We have 8 genes differentially expressed, amongst which is CDK5, which is one of the genes that the original study assumed as differentially expressed (based on edgeRun results combined with other statistical approaches) and was validated as such using immunohistological methods. However, the other validated genes (BDNF, NeuroD6, HDAC5, MeCP2 and MAP2) were not picked up by this method, highlighting the complexities of the pipeline at hand when dealing with small samples of genetically diverse individuals.
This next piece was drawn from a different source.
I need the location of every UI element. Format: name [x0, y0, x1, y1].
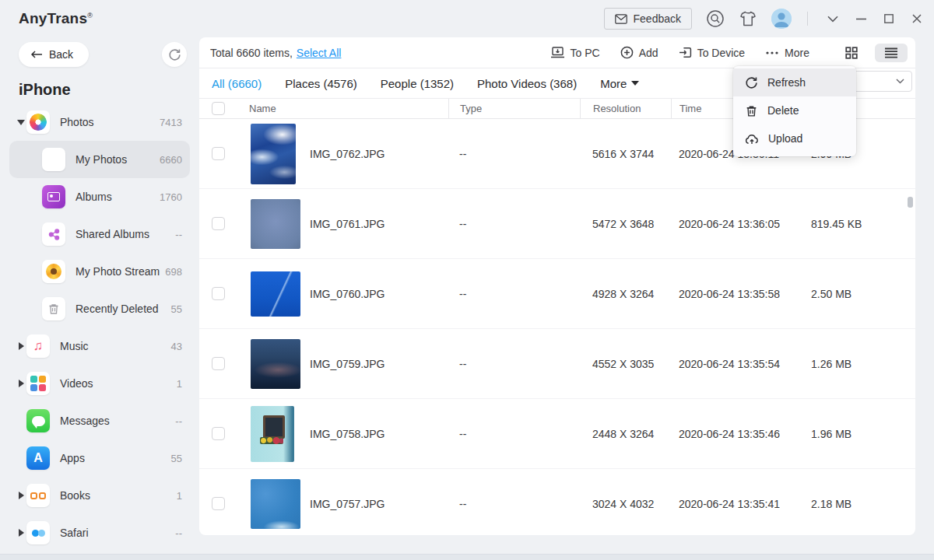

The work presented here (for display and curiosity’s sake) is a
replication and an extension of the RNA Seq component of an already
published study that sought to uncover the differential genetic
expression of the gyral and sulcal cortical plate during gyrification in
fetal sheep (see PMID: 32609332 DOI: 10.1093/cercor/bhaa171 for more
details). The extension component was drawn using simulated data that
was created using negative binomial modelling that intended to “mimic”
the Gyrus
and Sulcus
samples observed in the
real-world RNA Seq data. However, this is understandably just a
simulation, and in order to uncover small differences from genetically
diverse individuals we would need many more samples (see for example the
“Profiles of Yoruba HapMap individuals” section in the edgeR user’s
manual).
Interestingly, the simulation did identify a gene that was hypothesised to be differentially expressed: CDK5, thus strongly suggesting that the modelled approach has some merits, however it nonetheless missed genes such as BDNF, NeuroD6, HDAC5, MeCP2 and MAP2. We might need to sample many, many more fetal sheep cortices to obtain enough replicates to uncover these genes, which is something that is beyond the constraints of the animal ethics and the budget we had.